ACTE III - Scène II



(LUBIN, ERGASTE.)

LUBIN
Morgué ! je gaigne bien ma vie avec l'amour de c'te jeunesse. Bon ! à l'autre. Qu'est-ce qu'il viant rôder ici, cti-là ?

ERGASTE(rêveur.)
Interrogeons ce paysan ; il est de la maison.

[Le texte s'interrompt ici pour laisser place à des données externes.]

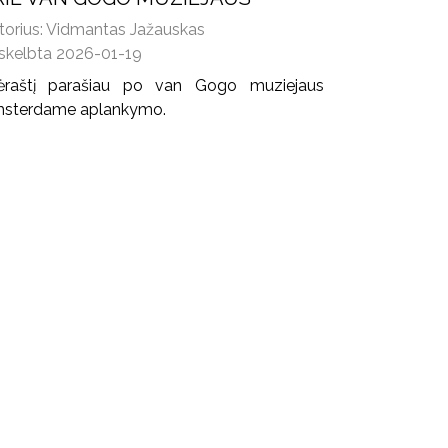
torius: Vidmantas Jažauskas
skelbta 2026-01-19
lėraštį parašiau po van Gogo muziejaus
sterdame aplankymo.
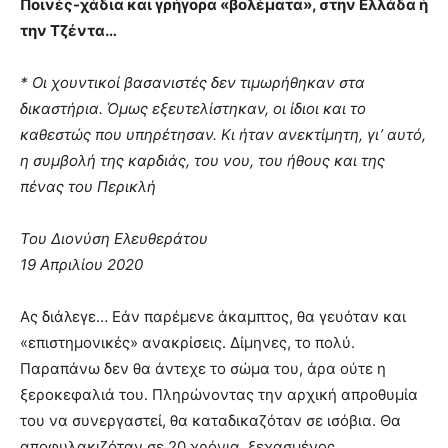
Ποινές-χάδια και γρήγορα «βολέματα», στην Ελλάδα ή
την Τζέντα…
* Οι χουντικοί βασανιστές δεν τιμωρήθηκαν στα
δικαστήρια. Όμως εξευτελίστηκαν, οι ίδιοι και το
καθεστώς που υπηρέτησαν. Κι ήταν ανεκτίμητη, γι’ αυτό,
η συμβολή της καρδιάς, του νου, του ήθους και της
πένας του Περικλή
Του Διονύση Ελευθεράτου
19 Απριλίου 2020
Ας διάλεγε… Εάν παρέμενε άκαμπτος, θα γευόταν και
«επιστημονικές» ανακρίσεις. Δίμηνες, το πολύ.
Παραπάνω δεν θα άντεχε το σώμα του, άρα ούτε η
ξεροκεφαλιά του. Πληρώνοντας την αρχική απροθυμία
του να συνεργαστεί, θα καταδικαζόταν σε ισόβια. Θα
αποφυλακιζόταν σε 20 χρόνια, ξεχασμένος,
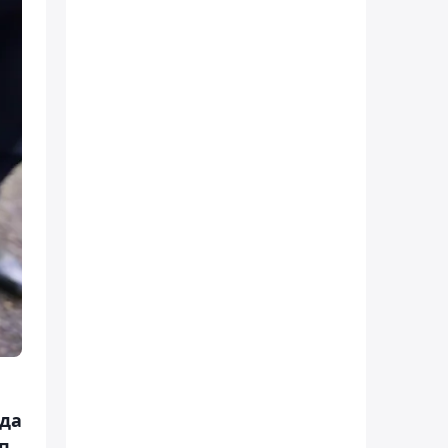
нда
п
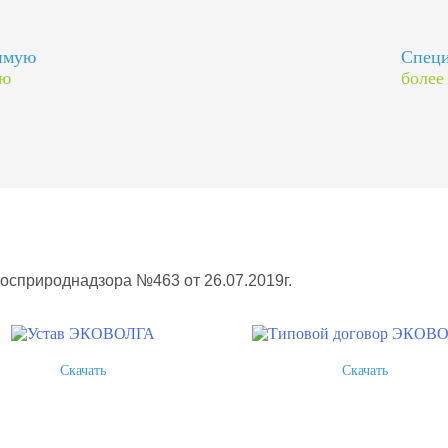
димую
Специ
ию
более
Росприроднадзора №463 от 26.07.2019г.
Скачать
Скачать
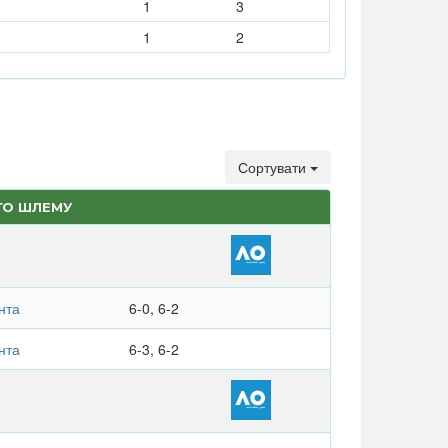
1
3
1
2
Сортувати
ГО ШЛЕМУ
нта
6-0, 6-2
нта
6-3, 6-2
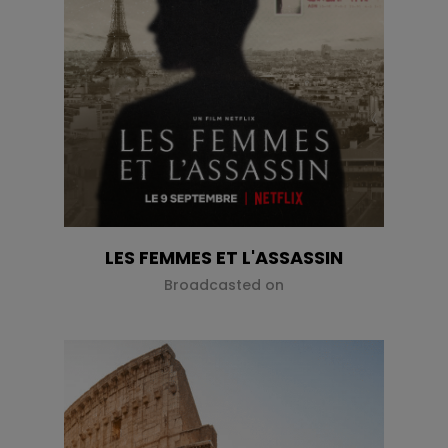
LES FEMMES ET L'ASSASSIN
Broadcasted on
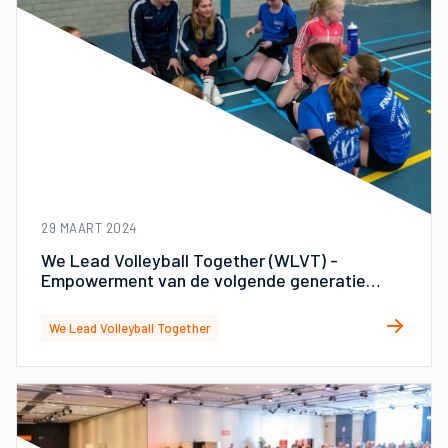
29 MAART 2024
We Lead Volleyball Together (WLVT) -
Empowerment van de volgende generatie
vrouwelijke leiders in volleybal
We Lead Volleyball Together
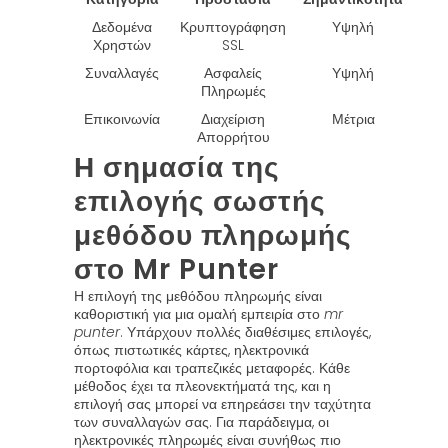
Δεδομένα
Κρυπτογράφηση
Υψηλή
Χρηστών
SSL
Συναλλαγές
Ασφαλείς
Υψηλή
Πληρωμές
Επικοινωνία
Διαχείριση
Μέτρια
Απορρήτου
Η σημασία της
επιλογής σωστής
μεθόδου πληρωμής
στο Mr Punter
Η επιλογή της μεθόδου πληρωμής είναι
καθοριστική για μια ομαλή εμπειρία στο
mr
punter
. Υπάρχουν πολλές διαθέσιμες επιλογές,
όπως πιστωτικές κάρτες, ηλεκτρονικά
πορτοφόλια και τραπεζικές μεταφορές. Κάθε
μέθοδος έχει τα πλεονεκτήματά της, και η
επιλογή σας μπορεί να επηρεάσει την ταχύτητα
των συναλλαγών σας. Για παράδειγμα, οι
ηλεκτρονικές πληρωμές είναι συνήθως πιο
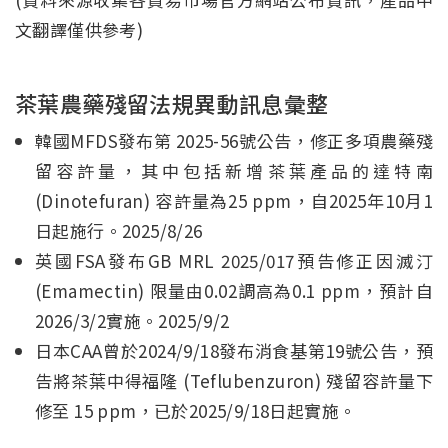
文翻譯僅供參考)
茶葉農藥殘留法規異動訊息彙整
韓國MFDS發布第 2025-56號公告，修正多項農藥殘
留容許量，其中包括新增茶葉產品的達特南
(Dinotefuran) 容許量為25 ppm，自2025年10月1
日起施行。2025/8/26
英國FSA發布GB MRL 2025/017預告修正因滅汀
(Emamectin) 限量由0.02調高為0.1 ppm，預計自
2026/3/2實施。2025/9/2
日本CAA曾於2024/9/18發布消食基第19號公告，預
告將茶葉中得福隆 (Teflubenzuron) 殘留容許量下
修至 15 ppm，已於2025/9/18日起實施。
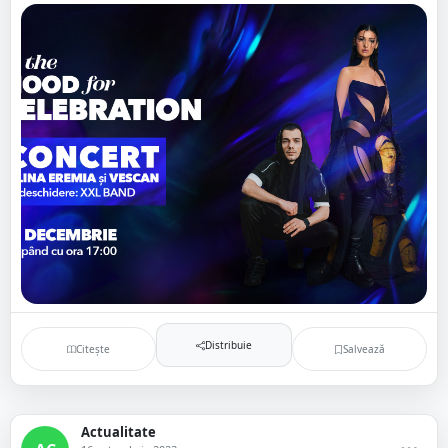
Distribuie
Citește
Salvează
Actualitate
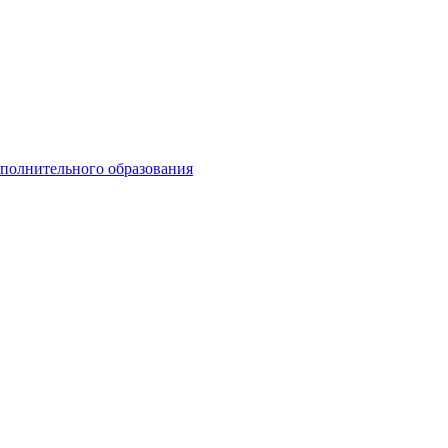
ополнительного образования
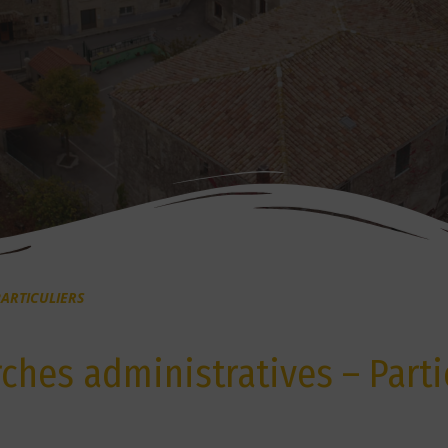
ARTICULIERS
hes administratives – Parti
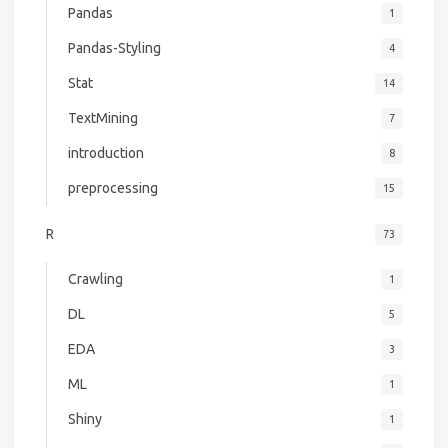
Pandas
1
Pandas-Styling
4
Stat
14
TextMining
7
introduction
8
preprocessing
15
R
73
Crawling
1
DL
5
EDA
3
ML
1
Shiny
1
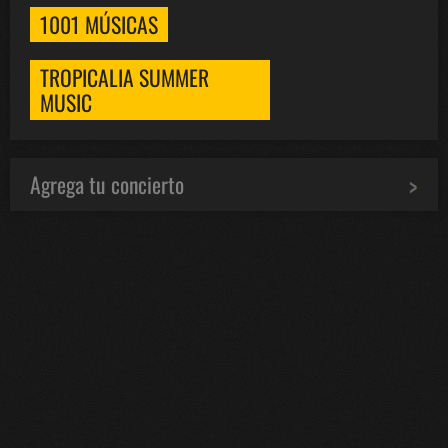
1001 MÚSICAS
TROPICALIA SUMMER
MUSIC
Agrega tu concierto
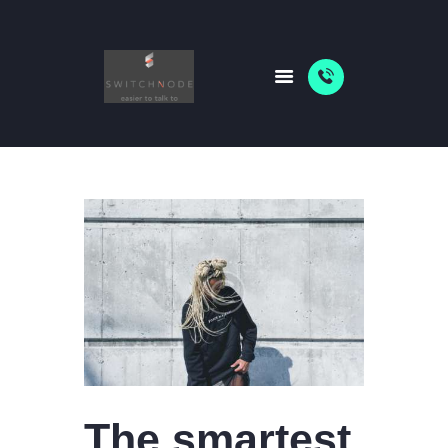
HOME
PACKAGES
ABOUT US
SHOP
NEWS
The smartest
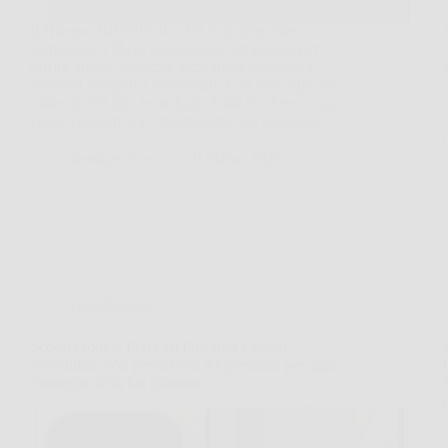
Il Hisense RB390N4CCD1 è un frigorifero
combinato a libera installazione progettato per
offrire grande capacità, tecnologia avanzata e
consumi energetici ottimizzati. Con una capacità
totale di 304 litri, tecnologia Total No Frost e una
classe energetica D, rappresenta una soluzione…
RestauroNews
10 Marzo 2026
Giardinaggio
Scopri Google Pixel 10 Pro: foto e video
straordinari con prestazioni AI premium per ogni
momento della tua giornata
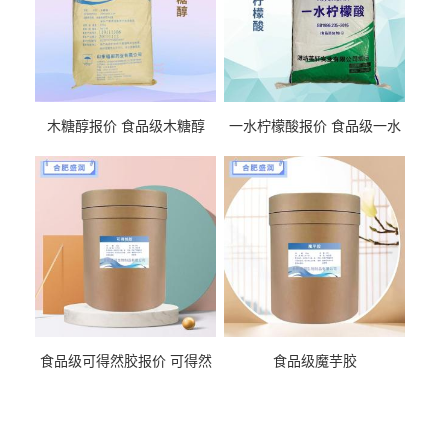
木糖醇报价 食品级木糖醇
一水柠檬酸报价 食品级一水
柠檬酸
食品级可得然胶报价 可得然
食品级魔芋胶
胶商家供应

LUBIN(chantant en se promenant.)
La, la, la.

ERGASTE
Bonjour, l'ami.

LUBIN
Serviteur. La, la.

ERGASTE
Y a-t-il longtemps que vous êtes ici ?

LUBIN
Il n'y a que l'horloge qui en sait le compte ; moi, je n'y regarde pas.

ERGASTE
Il est brusque.

LUBIN
Les gens de Paris passont-ils leur chemin queuquefois ? Restez-vous là, monsieur ?

ERGASTE
Peut-être.

LUBIN
Oh ! que nanni ! la civilité ne vous le parmet pas.

ERGASTE
Et d'où vient ?

LUBIN
C'est que vous me portez de l'incommodité. J'ons besoin de ce chemin-ci pour une confarence en cachette.

ERGASTE
Je te laisserai libre ; je n'aime à gêner personne ; mais dis-moi, connais-tu un nommé M. Dorante ?

LUBIN
Dorante ? Oui-da.

ERGASTE
Il vient quelquefois ici, je pense, et connaît Mlle Angélique ?

LUBIN
Pourquoi non ? Je la connais bian, moi.

ERGASTE
N'est-ce pas lui que tu attends ?

LUBIN
C'est à moi à savoir ça tout seul. Si je vous disais oui, nous le saurions tous deux.

ERGASTE
C'est que j'ai vu de loin un homme qui lui ressemblait.

LUBIN
Eh bien ! cette ressemblance, ne faut pas que vous l'aperceviez de près, si vous êtes honnête.

ERGASTE
Sans doute, mais j'ai compris d'abord qu'il était amoureux d'Angélique, et je ne me suis approché de toi que pour en être mieux instruit.

LUBIN
Mieux ! Eh ! par la sambille, allez donc oublier ce que vous savez déjà. Comment instruire un homme qui est aussi savant que moi ?

ERGASTE
Je ne te demande plus rien.

LUBIN
Voyez qu'il a de peine ! Gageons que vous savez itou qu'alle est amoureuse de li ?

ERGASTE
Non ; mais je l'apprends.

LUBIN
Oui, parce que vous le saviez ; mais transportez-vous plus loin, faites-li place, et gardez le secret, monsieur ; ça est de conséquence.

ERGASTE
Volontiers, je te laisse.
(Il sort.)

LUBIN(le voyant partir.)
Queu sorcier d'homme ! Dame, s'il n'ignore de rin, ce n'est pas ma faute.